Wednesday, December 30, 2009

Horror Movie Review Preview: Prom Night (2008)

Coming Soon...Prom Night. Donna's senior prom is supposed to be the best night of her life, though a sadistic killer from her past has different plans for her and her friends.



Prom Night

It's Midnight Everyone's Ready To Go Home...But Someone Has Other Plans.

A Party To Die For.

A Night To Die For.

It was a memory she couldn't forget, but her nightmare has just begun.

Starring Britney Snow, Scott Porter, Dana Davis, Collins Pennie, Idris Elba and Johnathan Schaech, Prom Night won the 2009 Chainsaw Award for Worst Film at the Fangoria Chainsaw Awards. Prom Night was released on April 10, 2008.
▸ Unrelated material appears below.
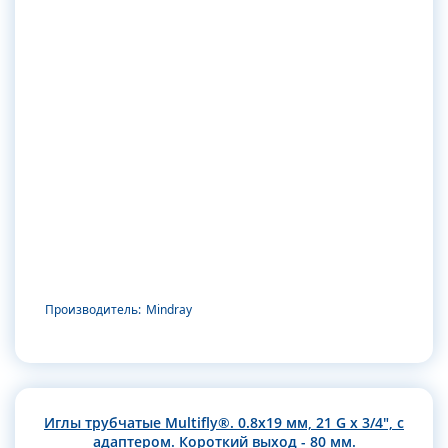
Производитель:
Mindray
Иглы трубчатые Multifly®. 0.8х19 мм, 21 G x 3/4", с
адаптером. Короткий выход - 80 мм.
Join us soon to see if Prom Night is...to die for...

Tuesday, December 22, 2009

Horror Movie Review: Count Dracula and His Vampire Bride



Count Dracula and His Vampire Bride

Starring: Peter Cushing, Christopher Lee, Michael Coles, William Franklyn, and Joanna Lumley

Writer: Don Houghton

Director: Alan Gibson

Production Companies: Warner Bros. Pictures and Hammer Film Productions

Release Date: October 1978 (in the USA), original film released in West Germany on November 3, 1973

I've never understood why British movies ended up with new titles. Count Dracula and His Vampire Bride was originally called The Satanic Rites of Dracula. I suppose when this movie was released in the US after 5 years there was concern about the whole Satan reference. In the end, neither title really fits this bizarre Hammer film. I recommend Van Helsing: 00-Crucifix - A Bloody Black Death.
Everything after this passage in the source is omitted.